The problem is part of a review and we are only to determine if the series converges or diverges by any test, and state the test.

$\sum_{n=1}^\infty(\frac{k}{k+1})^k$


My work so far

I know that the root test gives an inconclusive answer and from there I moved to looking at the series like a geometric. I have no idea if this actually works and could use input.
$$\sum_{n=1}^\infty(\frac{k}{k+1})^k$$ geometric series $r=\frac{k}{k+1}$

$$\lim_{k\rightarrow\infty}{\frac{k}{k+1}}=1$$ r>0 series converges.

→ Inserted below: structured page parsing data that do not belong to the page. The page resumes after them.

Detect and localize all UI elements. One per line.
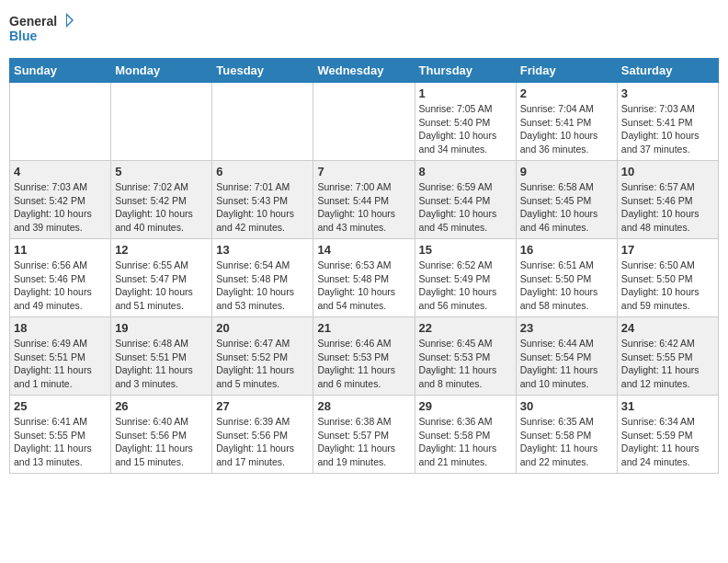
day-info: Sunrise: 6:36 AM Sunset: 5:58 PM Dayligh… [419, 415, 512, 469]
day-number: 28 [317, 399, 410, 413]
day-number: 16 [520, 243, 613, 257]
column-header-wednesday: Wednesday [313, 59, 415, 83]
day-number: 20 [216, 321, 309, 335]
day-info: Sunrise: 6:58 AM Sunset: 5:45 PM Dayligh… [520, 180, 613, 235]
calendar-cell: 17Sunrise: 6:50 AM Sunset: 5:50 PM Dayli… [617, 239, 718, 317]
day-number: 24 [621, 321, 714, 335]
calendar-cell: 7Sunrise: 7:00 AM Sunset: 5:44 PM Daylig… [313, 161, 415, 239]
day-info: Sunrise: 7:02 AM Sunset: 5:42 PM Dayligh… [115, 180, 208, 235]
calendar-cell: 31Sunrise: 6:34 AM Sunset: 5:59 PM Dayli… [617, 396, 718, 474]
day-info: Sunrise: 6:55 AM Sunset: 5:47 PM Dayligh… [115, 259, 208, 313]
calendar-cell: 21Sunrise: 6:46 AM Sunset: 5:53 PM Dayli… [313, 317, 415, 396]
day-info: Sunrise: 6:39 AM Sunset: 5:56 PM Dayligh… [216, 415, 309, 469]
calendar-cell [111, 83, 212, 161]
calendar-cell: 24Sunrise: 6:42 AM Sunset: 5:55 PM Dayli… [617, 317, 718, 396]
day-number: 14 [317, 243, 410, 257]
day-number: 13 [216, 243, 309, 257]
day-info: Sunrise: 7:03 AM Sunset: 5:41 PM Dayligh… [621, 102, 714, 156]
calendar-week-3: 11Sunrise: 6:56 AM Sunset: 5:46 PM Dayli… [10, 239, 719, 317]
calendar-week-2: 4Sunrise: 7:03 AM Sunset: 5:42 PM Daylig… [10, 161, 719, 239]
day-info: Sunrise: 6:48 AM Sunset: 5:51 PM Dayligh… [115, 337, 208, 391]
day-info: Sunrise: 6:34 AM Sunset: 5:59 PM Dayligh… [621, 415, 714, 469]
calendar-cell: 30Sunrise: 6:35 AM Sunset: 5:58 PM Dayli… [516, 396, 617, 474]
day-info: Sunrise: 6:57 AM Sunset: 5:46 PM Dayligh… [621, 180, 714, 235]
logo-svg: General Blue [9, 9, 74, 51]
calendar-cell: 28Sunrise: 6:38 AM Sunset: 5:57 PM Dayli… [313, 396, 415, 474]
calendar-cell: 10Sunrise: 6:57 AM Sunset: 5:46 PM Dayli… [617, 161, 718, 239]
day-number: 3 [621, 86, 714, 100]
day-number: 26 [115, 399, 208, 413]
day-info: Sunrise: 6:45 AM Sunset: 5:53 PM Dayligh… [419, 337, 512, 391]
day-info: Sunrise: 6:53 AM Sunset: 5:48 PM Dayligh… [317, 259, 410, 313]
day-info: Sunrise: 6:59 AM Sunset: 5:44 PM Dayligh… [419, 180, 512, 235]
calendar-cell: 5Sunrise: 7:02 AM Sunset: 5:42 PM Daylig… [111, 161, 212, 239]
day-number: 30 [520, 399, 613, 413]
calendar-cell: 1Sunrise: 7:05 AM Sunset: 5:40 PM Daylig… [415, 83, 516, 161]
calendar-cell: 19Sunrise: 6:48 AM Sunset: 5:51 PM Dayli… [111, 317, 212, 396]
calendar-cell: 20Sunrise: 6:47 AM Sunset: 5:52 PM Dayli… [212, 317, 313, 396]
day-info: Sunrise: 6:49 AM Sunset: 5:51 PM Dayligh… [14, 337, 107, 391]
day-info: Sunrise: 6:47 AM Sunset: 5:52 PM Dayligh… [216, 337, 309, 391]
calendar-cell: 23Sunrise: 6:44 AM Sunset: 5:54 PM Dayli… [516, 317, 617, 396]
calendar-cell: 2Sunrise: 7:04 AM Sunset: 5:41 PM Daylig… [516, 83, 617, 161]
day-info: Sunrise: 7:05 AM Sunset: 5:40 PM Dayligh… [419, 102, 512, 156]
day-info: Sunrise: 6:52 AM Sunset: 5:49 PM Dayligh… [419, 259, 512, 313]
calendar-cell: 22Sunrise: 6:45 AM Sunset: 5:53 PM Dayli… [415, 317, 516, 396]
day-number: 31 [621, 399, 714, 413]
page-header: General Blue [9, 9, 719, 51]
calendar-cell: 8Sunrise: 6:59 AM Sunset: 5:44 PM Daylig… [415, 161, 516, 239]
day-number: 8 [419, 165, 512, 178]
calendar-cell: 12Sunrise: 6:55 AM Sunset: 5:47 PM Dayli… [111, 239, 212, 317]
day-number: 25 [14, 399, 107, 413]
day-number: 27 [216, 399, 309, 413]
calendar-week-1: 1Sunrise: 7:05 AM Sunset: 5:40 PM Daylig… [10, 83, 719, 161]
calendar-header-row: SundayMondayTuesdayWednesdayThursdayFrid… [10, 59, 719, 83]
logo: General Blue [9, 9, 74, 51]
day-number: 7 [317, 165, 410, 178]
column-header-sunday: Sunday [10, 59, 111, 83]
day-number: 23 [520, 321, 613, 335]
day-info: Sunrise: 6:38 AM Sunset: 5:57 PM Dayligh… [317, 415, 410, 469]
day-number: 2 [520, 86, 613, 100]
calendar-cell: 9Sunrise: 6:58 AM Sunset: 5:45 PM Daylig… [516, 161, 617, 239]
calendar-cell: 14Sunrise: 6:53 AM Sunset: 5:48 PM Dayli… [313, 239, 415, 317]
day-info: Sunrise: 6:40 AM Sunset: 5:56 PM Dayligh… [115, 415, 208, 469]
column-header-tuesday: Tuesday [212, 59, 313, 83]
svg-text:General: General [9, 14, 57, 29]
day-info: Sunrise: 6:56 AM Sunset: 5:46 PM Dayligh… [14, 259, 107, 313]
day-info: Sunrise: 6:50 AM Sunset: 5:50 PM Dayligh… [621, 259, 714, 313]
day-info: Sunrise: 6:41 AM Sunset: 5:55 PM Dayligh… [14, 415, 107, 469]
calendar-cell: 11Sunrise: 6:56 AM Sunset: 5:46 PM Dayli… [10, 239, 111, 317]
calendar-cell: 27Sunrise: 6:39 AM Sunset: 5:56 PM Dayli… [212, 396, 313, 474]
day-number: 5 [115, 165, 208, 178]
day-info: Sunrise: 6:54 AM Sunset: 5:48 PM Dayligh… [216, 259, 309, 313]
day-info: Sunrise: 6:51 AM Sunset: 5:50 PM Dayligh… [520, 259, 613, 313]
calendar-week-5: 25Sunrise: 6:41 AM Sunset: 5:55 PM Dayli… [10, 396, 719, 474]
day-number: 15 [419, 243, 512, 257]
day-number: 17 [621, 243, 714, 257]
column-header-saturday: Saturday [617, 59, 718, 83]
day-info: Sunrise: 7:03 AM Sunset: 5:42 PM Dayligh… [14, 180, 107, 235]
calendar-cell [313, 83, 415, 161]
day-info: Sunrise: 6:44 AM Sunset: 5:54 PM Dayligh… [520, 337, 613, 391]
calendar-cell: 18Sunrise: 6:49 AM Sunset: 5:51 PM Dayli… [10, 317, 111, 396]
column-header-friday: Friday [516, 59, 617, 83]
day-number: 18 [14, 321, 107, 335]
calendar-cell: 29Sunrise: 6:36 AM Sunset: 5:58 PM Dayli… [415, 396, 516, 474]
day-number: 6 [216, 165, 309, 178]
day-info: Sunrise: 7:00 AM Sunset: 5:44 PM Dayligh… [317, 180, 410, 235]
calendar-week-4: 18Sunrise: 6:49 AM Sunset: 5:51 PM Dayli… [10, 317, 719, 396]
day-info: Sunrise: 7:04 AM Sunset: 5:41 PM Dayligh… [520, 102, 613, 156]
day-info: Sunrise: 6:46 AM Sunset: 5:53 PM Dayligh… [317, 337, 410, 391]
calendar-cell: 25Sunrise: 6:41 AM Sunset: 5:55 PM Dayli… [10, 396, 111, 474]
calendar-cell [10, 83, 111, 161]
column-header-thursday: Thursday [415, 59, 516, 83]
day-number: 11 [14, 243, 107, 257]
svg-text:Blue: Blue [9, 29, 38, 43]
day-number: 9 [520, 165, 613, 178]
day-number: 29 [419, 399, 512, 413]
day-number: 4 [14, 165, 107, 178]
day-number: 21 [317, 321, 410, 335]
day-number: 22 [419, 321, 512, 335]
day-number: 12 [115, 243, 208, 257]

Does this work ? I keep second guessing myself but I can't find another test that works.

 

[Dick]

Homework Statement

The problem is part of a review and we are only to determine if the series converges or diverges by any test, and state the test.

$\sum_{n=1}^\infty(\frac{k}{k+1})^k$


My work so far

I know that the root test gives an inconclusive answer and from there I moved to looking at the series like a geometric. I have no idea if this actually works and could use input.
$$\sum_{n=1}^\infty(\frac{k}{k+1})^k$$ geometric series $r=\frac{k}{k+1}$

$$\lim_{k\rightarrow\infty}{\frac{k}{k+1}}=1$$ r>0 series converges.


Does this work ? I keep second guessing myself but I can't find another test that works.

The first check you should apply to a series is to check whether the terms of your series approach 0 as k->infinity. If not it diverges. Do they?

 

[Drezzan]

True! I would like to point out I read the formula wrong and its if r> or =1 then it diverges.

Taking a look at the problem again, if we take the highest power in the numerator and the denominator, like in my last step, we get it going to 1. That means it does diverge by the divergence test.

My question is since it is $(k+1)^k$ in the denominator wouldn't that outpace the k in the numerator? I know I can factor a k out of the bottom to get $\frac{1}{1+\frac{1}{k}}$ but I have only employed this method after evaluating something like the ratio test. Is it still valid?

 

[Dick]

True! I would like to point out I read the formula wrong and its if r> or =1 then it diverges.

Taking a look at the problem again, if we take the highest power in the numerator and the denominator, like in my last step, we get it going to 1. That means it does diverge by the divergence test.

My question is since it is $(k+1)^k$ in the denominator wouldn't that outpace the k in the numerator? I know I can factor a k out of the bottom to get $\frac{1}{1+\frac{1}{k}}$ but I have only employed this method after evaluating something like the ratio test. Is it still valid?

It's not really obvious what its limiting behaviour is. Would you recognize what the limit of (1+1/k)^k is? Maybe it was mentioned in your text? It's pretty closely related to the limit of your sequence.

 

[lurflurf]

$$\lim_{k\rightarrow\infty} \left(\frac{k}{k+1}\right)^k=\left(\lim_{k \rightarrow \infty} \left(1+\frac{1}{k}\right)^k\right)^{-1}$$

This is a well known (nonzero) limit so the series diverges by the limit test.

You were trying the comparison test, but it does not apply because we need all the terms to be less than some number less than one, and even though all terms are less than one they approach it so no number less than one exceeds them all.